**WORK ITEM**. In the material below, some lines carry "named". Copy each such line.

============================================================

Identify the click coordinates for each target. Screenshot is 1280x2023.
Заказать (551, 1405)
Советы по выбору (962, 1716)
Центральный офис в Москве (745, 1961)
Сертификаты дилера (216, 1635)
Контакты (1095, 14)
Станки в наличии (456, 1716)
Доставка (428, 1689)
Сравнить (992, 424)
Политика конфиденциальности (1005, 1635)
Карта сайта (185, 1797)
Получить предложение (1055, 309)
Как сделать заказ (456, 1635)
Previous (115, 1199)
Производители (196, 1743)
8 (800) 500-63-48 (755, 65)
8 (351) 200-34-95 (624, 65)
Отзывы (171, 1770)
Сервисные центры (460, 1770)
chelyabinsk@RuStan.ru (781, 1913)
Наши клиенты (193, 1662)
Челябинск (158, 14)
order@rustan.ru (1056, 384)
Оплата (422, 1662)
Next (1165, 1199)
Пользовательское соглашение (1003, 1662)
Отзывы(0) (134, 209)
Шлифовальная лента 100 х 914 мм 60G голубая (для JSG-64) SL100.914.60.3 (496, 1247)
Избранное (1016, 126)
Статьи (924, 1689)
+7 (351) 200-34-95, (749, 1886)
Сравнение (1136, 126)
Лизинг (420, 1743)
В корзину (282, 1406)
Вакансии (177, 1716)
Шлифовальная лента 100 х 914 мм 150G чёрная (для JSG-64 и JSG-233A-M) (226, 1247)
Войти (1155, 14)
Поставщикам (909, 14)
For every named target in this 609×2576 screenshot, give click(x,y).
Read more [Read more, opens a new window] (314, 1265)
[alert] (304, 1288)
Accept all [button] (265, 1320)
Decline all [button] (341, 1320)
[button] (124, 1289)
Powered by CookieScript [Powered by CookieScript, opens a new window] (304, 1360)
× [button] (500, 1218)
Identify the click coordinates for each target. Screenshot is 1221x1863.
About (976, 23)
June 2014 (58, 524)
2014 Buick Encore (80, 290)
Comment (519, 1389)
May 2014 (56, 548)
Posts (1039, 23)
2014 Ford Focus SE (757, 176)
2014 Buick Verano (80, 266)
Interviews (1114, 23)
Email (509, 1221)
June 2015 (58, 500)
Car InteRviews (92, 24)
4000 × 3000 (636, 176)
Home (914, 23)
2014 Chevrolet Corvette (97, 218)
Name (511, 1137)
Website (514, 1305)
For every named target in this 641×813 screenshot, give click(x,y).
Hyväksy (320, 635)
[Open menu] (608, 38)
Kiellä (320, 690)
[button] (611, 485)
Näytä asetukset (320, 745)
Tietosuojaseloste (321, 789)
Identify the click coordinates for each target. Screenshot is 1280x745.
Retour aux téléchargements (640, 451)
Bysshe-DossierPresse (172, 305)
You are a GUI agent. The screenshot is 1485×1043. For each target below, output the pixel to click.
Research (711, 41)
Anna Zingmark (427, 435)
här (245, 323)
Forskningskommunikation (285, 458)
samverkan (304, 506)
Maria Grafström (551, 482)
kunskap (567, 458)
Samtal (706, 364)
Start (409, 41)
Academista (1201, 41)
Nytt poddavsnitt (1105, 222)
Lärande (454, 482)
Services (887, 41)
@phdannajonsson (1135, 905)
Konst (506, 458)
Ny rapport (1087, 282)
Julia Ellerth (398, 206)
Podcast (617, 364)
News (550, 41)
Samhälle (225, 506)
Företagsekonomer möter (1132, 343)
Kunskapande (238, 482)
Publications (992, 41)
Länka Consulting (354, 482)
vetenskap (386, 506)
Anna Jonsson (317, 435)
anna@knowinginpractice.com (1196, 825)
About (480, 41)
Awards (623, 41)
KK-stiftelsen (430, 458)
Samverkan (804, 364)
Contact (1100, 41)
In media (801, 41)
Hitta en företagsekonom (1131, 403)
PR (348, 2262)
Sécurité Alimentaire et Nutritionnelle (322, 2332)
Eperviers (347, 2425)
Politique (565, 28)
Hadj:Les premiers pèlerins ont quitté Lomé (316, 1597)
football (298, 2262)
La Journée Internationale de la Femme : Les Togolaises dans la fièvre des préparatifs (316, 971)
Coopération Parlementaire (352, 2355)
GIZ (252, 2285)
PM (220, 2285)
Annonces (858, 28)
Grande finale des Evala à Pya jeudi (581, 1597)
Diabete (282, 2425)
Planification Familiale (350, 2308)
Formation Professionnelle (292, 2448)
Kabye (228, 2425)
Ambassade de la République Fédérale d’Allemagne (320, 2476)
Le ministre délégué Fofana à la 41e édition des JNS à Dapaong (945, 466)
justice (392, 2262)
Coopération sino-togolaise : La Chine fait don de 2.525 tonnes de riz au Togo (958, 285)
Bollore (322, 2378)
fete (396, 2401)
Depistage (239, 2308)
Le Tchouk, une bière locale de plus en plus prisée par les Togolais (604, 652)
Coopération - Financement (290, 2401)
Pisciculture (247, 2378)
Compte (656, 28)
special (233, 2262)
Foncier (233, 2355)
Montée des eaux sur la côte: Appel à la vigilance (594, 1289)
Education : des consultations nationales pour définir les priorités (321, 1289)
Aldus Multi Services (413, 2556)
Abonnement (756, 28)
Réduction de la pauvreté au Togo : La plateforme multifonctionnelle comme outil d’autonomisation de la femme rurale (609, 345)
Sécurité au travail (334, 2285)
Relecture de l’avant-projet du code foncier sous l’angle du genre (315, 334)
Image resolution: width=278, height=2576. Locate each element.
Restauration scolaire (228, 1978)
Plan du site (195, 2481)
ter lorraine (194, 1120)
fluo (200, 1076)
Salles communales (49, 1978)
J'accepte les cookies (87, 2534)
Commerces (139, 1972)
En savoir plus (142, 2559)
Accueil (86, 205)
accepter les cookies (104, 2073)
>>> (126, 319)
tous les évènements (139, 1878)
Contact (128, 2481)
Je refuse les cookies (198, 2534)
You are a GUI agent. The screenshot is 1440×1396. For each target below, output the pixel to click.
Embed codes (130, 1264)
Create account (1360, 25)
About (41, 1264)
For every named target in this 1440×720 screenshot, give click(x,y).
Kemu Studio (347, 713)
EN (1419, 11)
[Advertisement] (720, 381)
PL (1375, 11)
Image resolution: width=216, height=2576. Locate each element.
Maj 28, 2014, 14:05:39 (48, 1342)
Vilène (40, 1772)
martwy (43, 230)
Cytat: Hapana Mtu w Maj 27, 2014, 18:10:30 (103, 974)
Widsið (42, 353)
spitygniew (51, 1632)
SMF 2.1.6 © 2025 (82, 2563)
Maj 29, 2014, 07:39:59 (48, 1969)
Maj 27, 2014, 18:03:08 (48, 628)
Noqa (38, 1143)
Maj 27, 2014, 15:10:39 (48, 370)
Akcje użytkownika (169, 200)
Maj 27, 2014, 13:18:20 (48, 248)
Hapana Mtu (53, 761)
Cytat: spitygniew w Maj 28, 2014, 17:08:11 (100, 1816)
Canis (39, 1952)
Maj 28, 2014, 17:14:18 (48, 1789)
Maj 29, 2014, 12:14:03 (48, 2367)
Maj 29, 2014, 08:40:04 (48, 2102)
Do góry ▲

============================================================

**TASK OUTPUT**.
For every named target in this 609×2576 screenshot, give click(x,y).
For every named target in this 641×813 screenshot, give click(x,y).
For every named target in this 1440×720 screenshot, give click(x,y).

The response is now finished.